The RSC’s Dream, which used cutting edge live capture and gaming technology to give us half an hour with Puck in the Athenian forest, looked marvellous but, in some ways, the Q&A, showing how it was done, was more interesting that the film itself. Always remember theatre is text, actors, audience. Spectacle can expand but not trump this. At the other end Greenwich Theatre’s The After-Dinner Joke, directed by James Hadrell, was a billy basic Zoom rendition of Caryl Churchill’s TV play which served to highlight its proselytising flaws rather than its smart one-liners. And it pains me to say it but The Orange Tree‘s first foray into the C19 digital world, Inside, three plays, Guidesky and I, When the Daffodils and Ursa Major from respectively Deborah Bruce, Joel Tan and Joe White, directed by Anna Himali Howard, was somewhat disappointing. I know all involved can do better. Actually to be fair in Guidesky and I Samantha Spiro made a lot of her character’s lashing out to mask the grief after her mother’s death, Deborah Bruce wisely aping the master of the tragicomic monologue Alan Bennett, but the other two-handers felt forced.

More success this month came from my opera viewing. Bergen National Opera‘s streamed production of La clemenza di Tito, with the Bergen Philharmonic Orchestra under the baton of Edward Gardner, was an excellent introduction to the late Mozart opera which, until now, has passed me by. Mind you Mr Gardner has a habit of persuading in any opera that I might be predisposed to. He and his Norwegian band also offered the pick of the fair few streamed concerts i too in this month with a programme of Beethoven, Ligeti, Stravinsky and Berio. Scottish Opera filmed take from last year of Cosi fan tutte, a sort of reality TV take, didn’t quite convince but that is as much to do with the libretto/plot as the production. I am still waiting for that killer Cosi. On the other hand it was a joy to revisit Netia Jones’s exquisite Curlew River from 2013. Can’t match being there but well worth tracking down.

April 2021.

I am sorry to say that Outside, the second trilogy of streamed plays from the Orange Tree Theatre, didn’t really improve on the first, and not just because of a technical problem on the evening I tuned in. If I were a betting man, (which I resolutely am not, low risk, compounded returns being more my thing), I would say that Two Billion Beats, Prodigal and The Kiss by, respectively, Sonali Bhattacharyya, Kalungi Ssebandeke and Zoe Cooper and directed by Georgia Green, maybe lacked the two secret ingredients of great theatre, collaboration and time. More of both and all three plays could be turned into something tighter and more convincing to build on strong performances and the kernel of ideas they already have.

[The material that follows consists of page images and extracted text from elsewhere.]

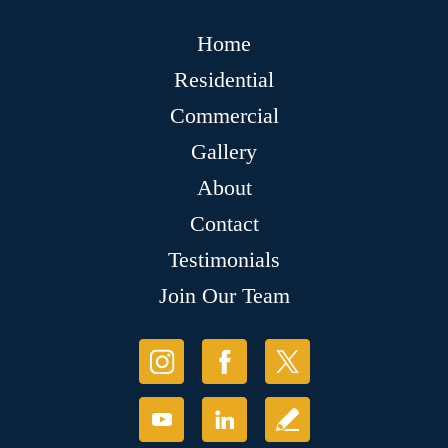
Home
Residential
Commercial
Gallery
About
Contact
Testimonials
Join Our Team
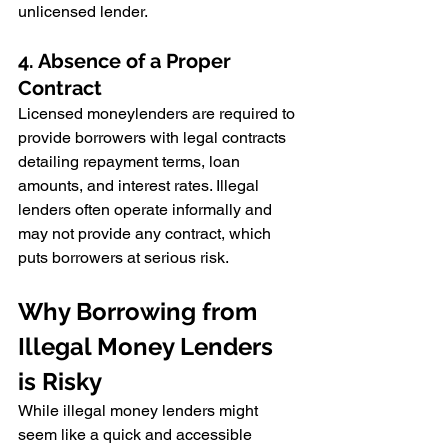
unlicensed lender.
4. Absence of a Proper 
Contract
Licensed moneylenders are required to 
provide borrowers with legal contracts 
detailing repayment terms, loan 
amounts, and interest rates. Illegal 
lenders often operate informally and 
may not provide any contract, which 
puts borrowers at serious risk.
Why Borrowing from 
Illegal Money Lenders 
is Risky
While illegal money lenders might 
seem like a quick and accessible 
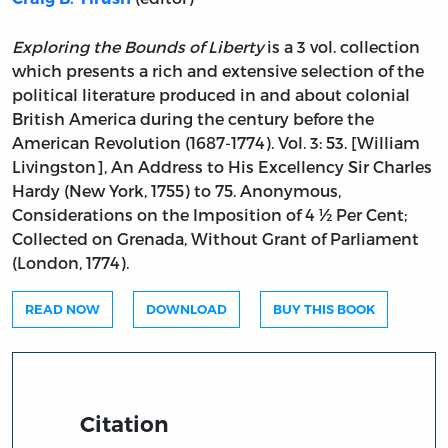
Exploring the Bounds of Liberty
is a 3 vol. collection
which presents a rich and extensive selection of the
political literature produced in and about colonial
British America during the century before the
American Revolution (1687-1774). Vol. 3: 53. [William
Livingston], An Address to His Excellency Sir Charles
Hardy (New York, 1755) to 75. Anonymous,
Considerations on the Imposition of 4 ½ Per Cent;
Collected on Grenada, Without Grant of Parliament
(London, 1774).
READ NOW
DOWNLOAD
BUY THIS BOOK
Citation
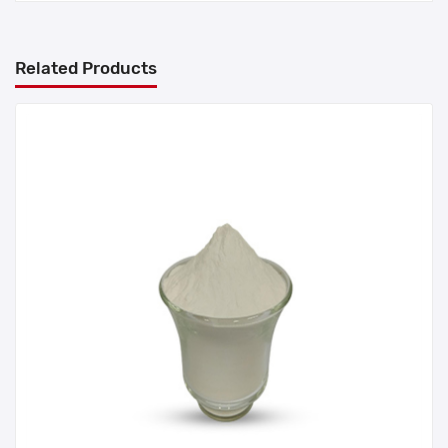
Related Products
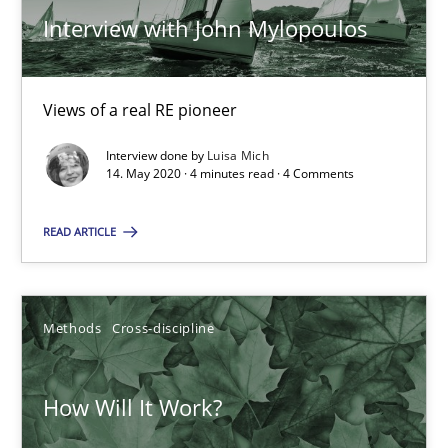
Interview with John Mylopoulos
Preliminary Results from an Ongoing Study
Studies and Research
Practice
Views of a real RE pioneer
Interview done by
Luisa Mich
14. May 2020 · 4 minutes read · 4 Comments
Daniel Méndez
Xavier Franch
READ ARTICLE
Andreas Vogelsang
Methods
Cross-discipline
14.01.2020
10 minutes
How Will It Work?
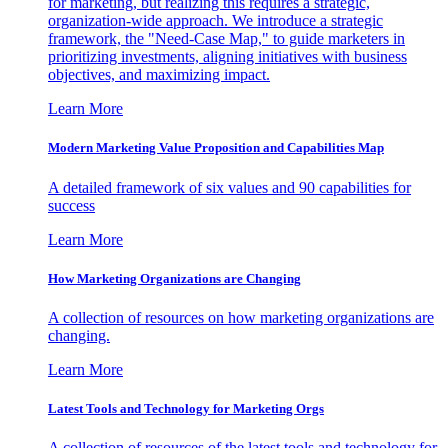
for marketing, but realizing this requires a strategic,
organization-wide approach. We introduce a strategic
framework, the "Need-Case Map," to guide marketers in
prioritizing investments, aligning initiatives with business
objectives, and maximizing impact.
Learn More
Modern Marketing Value Proposition and Capabilities Map
A detailed framework of six values and 90 capabilities for
success
Learn More
How Marketing Organizations are Changing
A collection of resources on how marketing organizations are
changing.
Learn More
Latest Tools and Technology for Marketing Orgs
A collection of resources of the latest tools and technology for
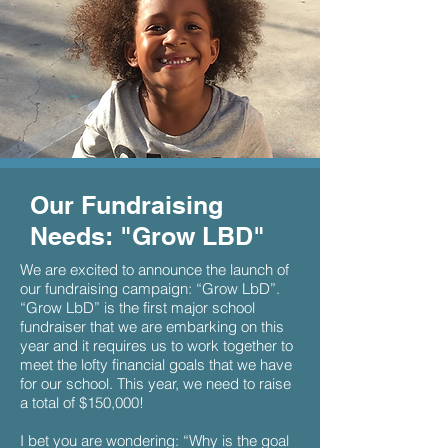
Our
Fundraising
Needs: "Grow LBD"
We are excited to announce the launch of
our fundraising campaign: “Grow LbD”.
“Grow LbD” is the first major school
fundraiser that we are embarking on this
year and it requires us to work together to
meet the lofty financial goals that we have
for our school. This year, we need to raise
a total of $150,000!
I bet you are wondering: “Why is the goal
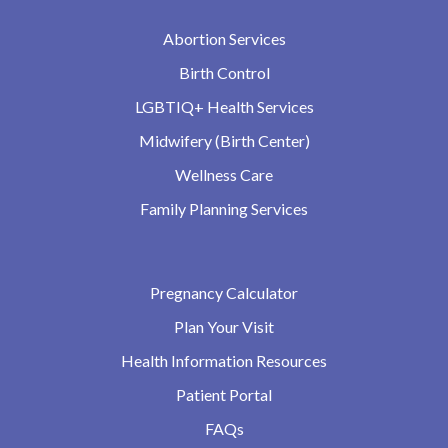
Abortion Services
Birth Control
LGBTIQ+ Health Services
Midwifery (Birth Center)
Wellness Care
Family Planning Services
Pregnancy Calculator
Plan Your Visit
Health Information Resources
Patient Portal
FAQs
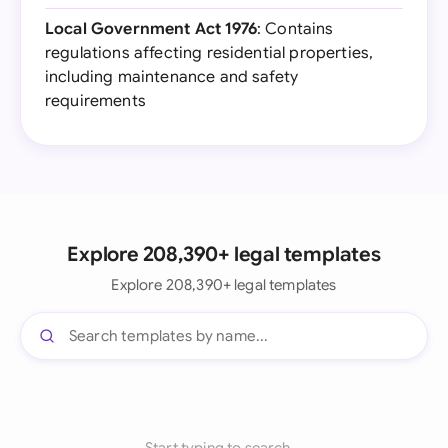
Local Government Act 1976
: Contains
regulations affecting residential properties,
including maintenance and safety
requirements
Explore 208,390+ legal templates
Explore 208,390+ legal templates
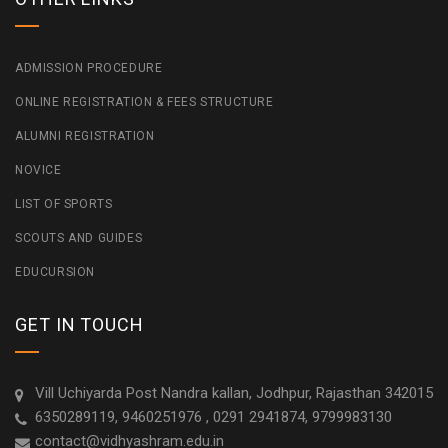
ADMISSION PROCEDURE
ONLINE REGISTRATION & FEES STRUCTURE
ALUMNI REGISTRATION
NOVICE
LIST OF SPORTS
SCOUTS AND GUIDES
EDUCURSION
GET IN TOUCH
Vill Uchiyarda Post Nandra kallan, Jodhpur, Rajasthan 342015
6350289119, 9460251976 , 0291 2941874, 9799983130
contact@vidhyashram.edu.in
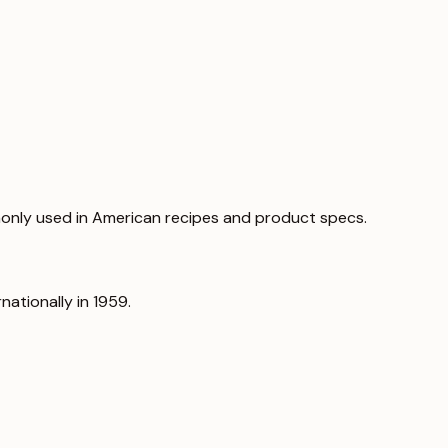
only used in American recipes and product specs.
nationally in 1959.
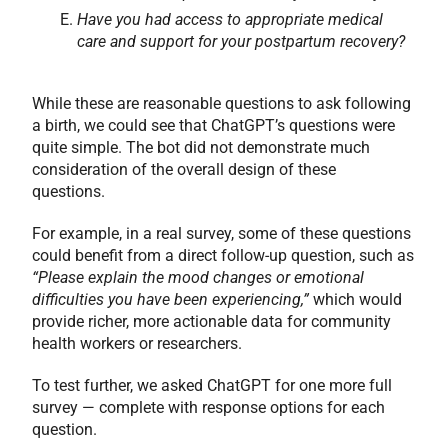
Have you had access to appropriate medical
care and support for your postpartum recovery?
While these are reasonable questions to ask following
a birth, we could see that ChatGPT’s questions were
quite simple. The bot did not demonstrate much
consideration of the overall design of these
questions.
For example, in a real survey, some of these questions
could benefit from a direct follow-up question, such as
“Please explain the mood changes or emotional
difficulties you have been experiencing,”
which would
provide richer, more actionable data for community
health workers or researchers.
To test further, we asked ChatGPT for one more full
survey — complete with response options for each
question.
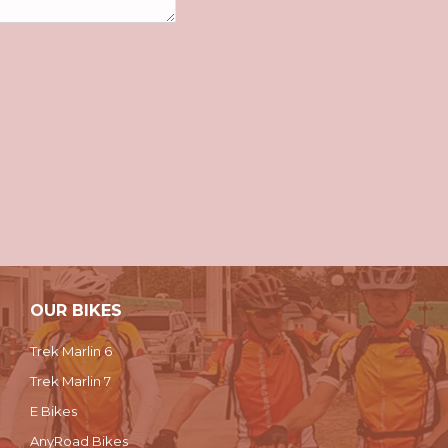
OUR BIKES
Trek Marlin 6
Trek Marlin 7
E Bikes
AnyRoad Bikes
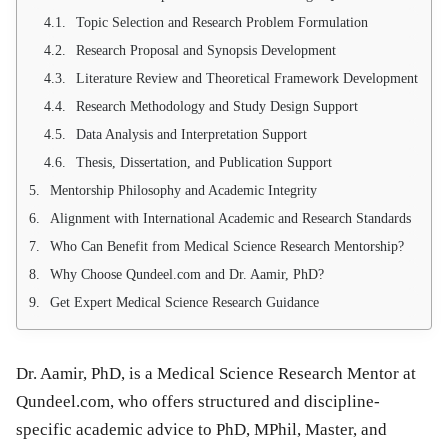
Topic Selection and Research Problem Formulation
Research Proposal and Synopsis Development
Literature Review and Theoretical Framework Development
Research Methodology and Study Design Support
Data Analysis and Interpretation Support
Thesis, Dissertation, and Publication Support
Mentorship Philosophy and Academic Integrity
Alignment with International Academic and Research Standards
Who Can Benefit from Medical Science Research Mentorship?
Why Choose Qundeel.com and Dr. Aamir, PhD?
Get Expert Medical Science Research Guidance
Dr. Aamir, PhD, is a Medical Science Research Mentor at
Qundeel.com, who offers structured and discipline-
specific academic advice to PhD, MPhil, Master, and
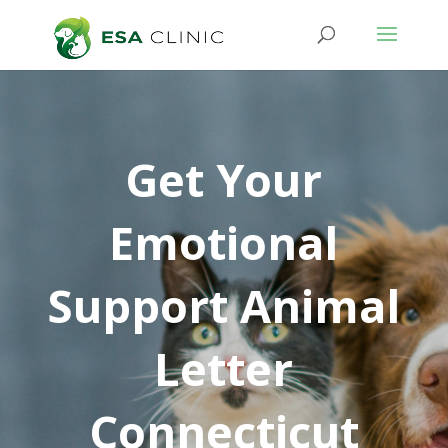
Get Your
Emotional
Support Animal
Letter
Connecticut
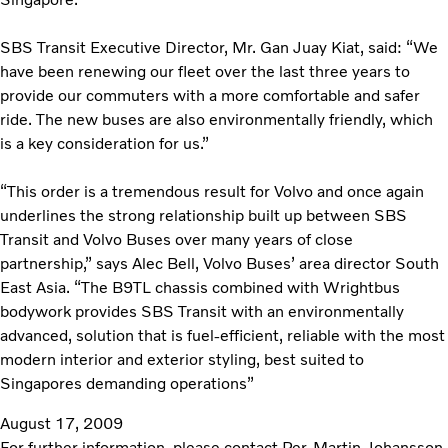
SBS Transit Executive Director, Mr. Gan Juay Kiat, said: “We
have been renewing our fleet over the last three years to
provide our commuters with a more comfortable and safer
ride. The new buses are also environmentally friendly, which
is a key consideration for us.”
“This order is a tremendous result for Volvo and once again
underlines the strong relationship built up between SBS
Transit and Volvo Buses over many years of close
partnership,” says Alec Bell, Volvo Buses’ area director South
East Asia. “The B9TL chassis combined with Wrightbus
bodywork provides SBS Transit with an environmentally
advanced, solution that is fuel-efficient, reliable with the most
modern interior and exterior styling, best suited to
Singapores demanding operations”
August 17, 2009
For further information, please contact Per-Martin Johansson,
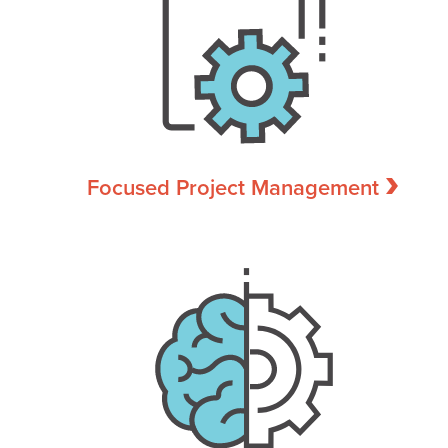
Focused Project Management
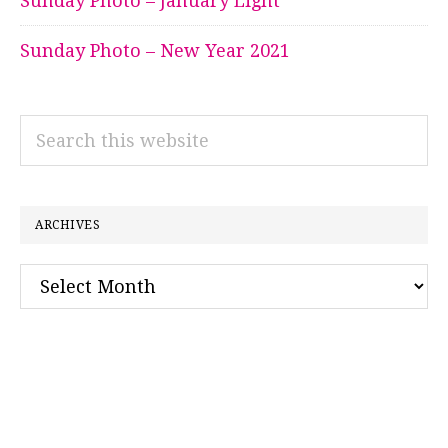
Sunday Photo – January Light
Sunday Photo – New Year 2021
Search
this
website
ARCHIVES
Archives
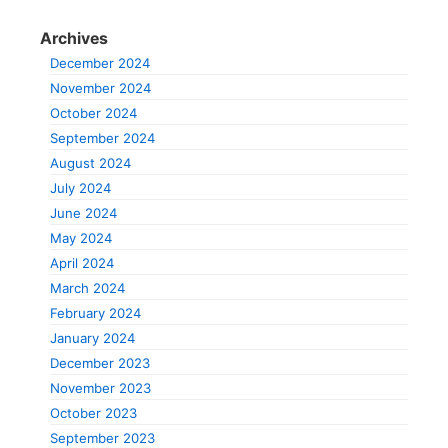
Archives
December 2024
November 2024
October 2024
September 2024
August 2024
July 2024
June 2024
May 2024
April 2024
March 2024
February 2024
January 2024
December 2023
November 2023
October 2023
September 2023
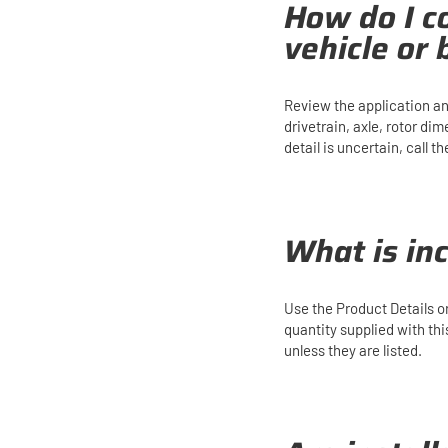
How do I co
vehicle or
Review the application an
drivetrain, axle, rotor di
detail is uncertain, call
What is in
Use the Product Details 
quantity supplied with th
unless they are listed.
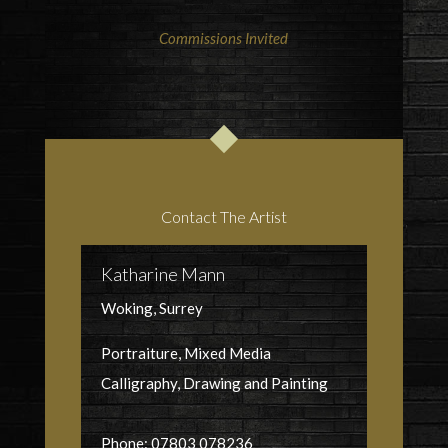
Commissions Invited
Contact The Artist
Katharine Mann
Woking, Surrey
Portraiture, Mixed Media
Calligraphy, Drawing and Painting
Phone: 07803 078236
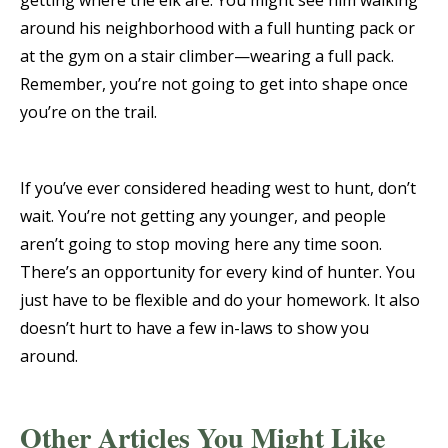
getting where the elk are. You might see him walking
around his neighborhood with a full hunting pack or
at the gym on a stair climber—wearing a full pack.
Remember, you’re not going to get into shape once
you’re on the trail.
If you’ve ever considered heading west to hunt, don’t
wait. You’re not getting any younger, and people
aren’t going to stop moving here any time soon.
There’s an opportunity for every kind of hunter. You
just have to be flexible and do your homework. It also
doesn’t hurt to have a few in-laws to show you
around.
Other Articles You Might Like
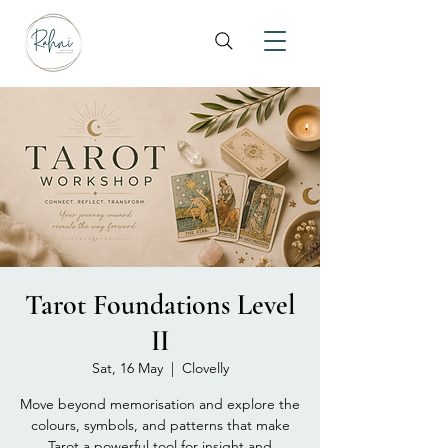
Tarot Foundations Level
II
Sat, 16 May
  |  
Clovelly
Move beyond memorisation and explore the
colours, symbols, and patterns that make
Tarot a powerful tool for insight and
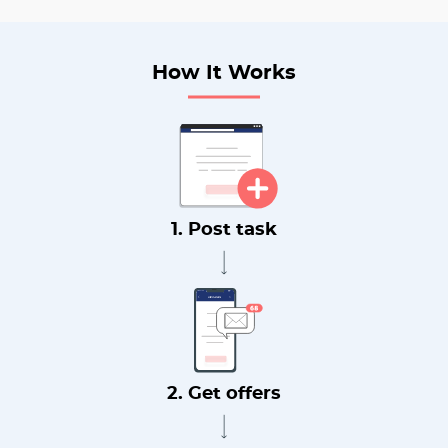
How It Works
1. Post task
2. Get offers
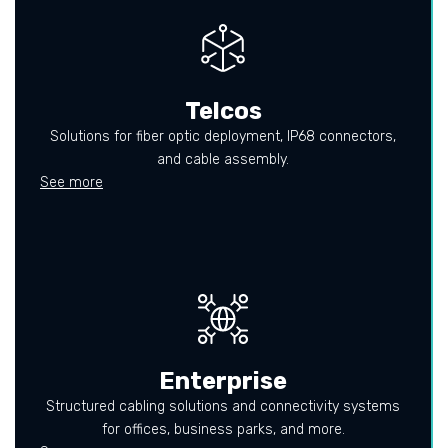
Telcos
Solutions for fiber optic deployment, IP68 connectors,
and cable assembly.
See more
Enterprise
Structured cabling solutions and connectivity systems
for offices, business parks, and more.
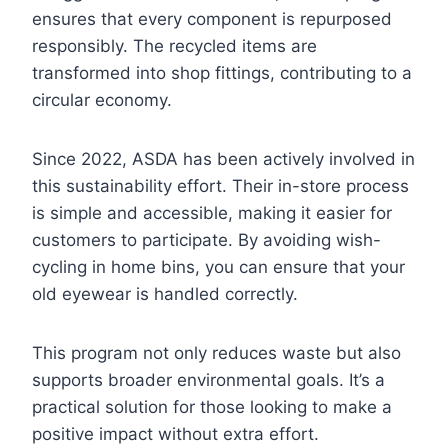
ensures that every component is repurposed
responsibly. The recycled items are
transformed into shop fittings, contributing to a
circular economy.
Since 2022, ASDA has been actively involved in
this sustainability effort. Their in-store process
is simple and accessible, making it easier for
customers to participate. By avoiding wish-
cycling in home bins, you can ensure that your
old eyewear is handled correctly.
This program not only reduces waste but also
supports broader environmental goals. It’s a
practical solution for those looking to make a
positive impact without extra effort.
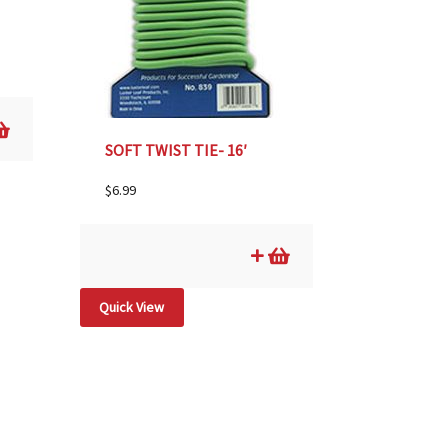
SOFT TWIST TIE- 16′
$
6.99
Quick View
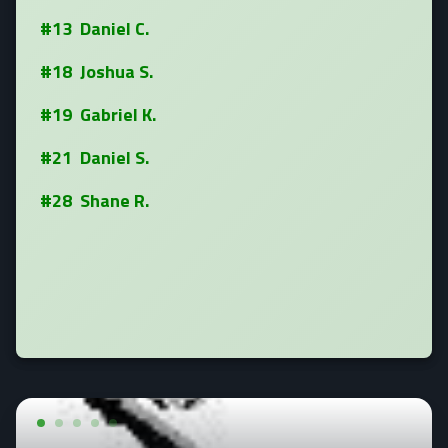
#13 Daniel C.
#18 Joshua S.
#19 Gabriel K.
#21 Daniel S.
#28 Shane R.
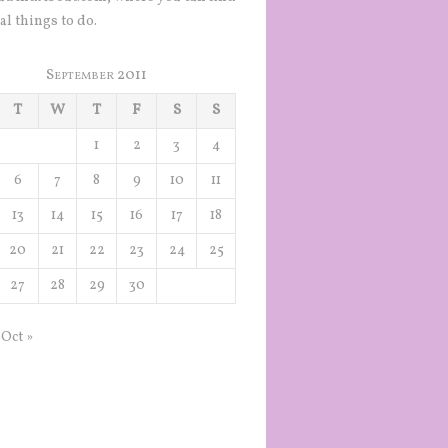
al things to do.
September 2011
T
W
T
F
S
S
1
2
3
4
6
7
8
9
10
11
13
14
15
16
17
18
20
21
22
23
24
25
27
28
29
30
Oct »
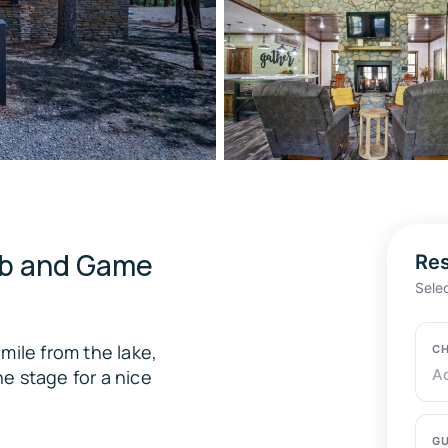
ub and Game
Res
Sele
mile from the lake,
CH
e stage for a nice
A
GU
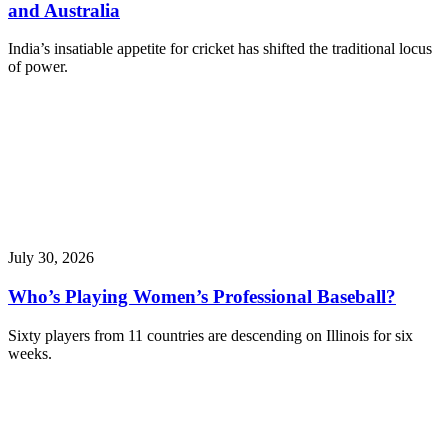
and Australia
India’s insatiable appetite for cricket has shifted the traditional locus
of power.
July 30, 2026
Who’s Playing Women’s Professional Baseball?
Sixty players from 11 countries are descending on Illinois for six
weeks.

Witness Harm, Phoebe Eclair-Powell’s Bruntwood Prize winning play from the Bush Theatre directed by Atri Banerjee and with Leanne Best as the Woman in the version shown on BBC (Kelly Gough in the theatre version). She is an estate agent who sells a house to influencer Alice, whose friendship turns into obsession. A black comedy that presses all the right buttons could have been crashingly predictable in the wrong hands but not here. And I bet (looks like I am turning into a gambler) Ms Eclair-Powell went through careful iteration before polishing this jewel as well as benefitting from the insight of others along the way.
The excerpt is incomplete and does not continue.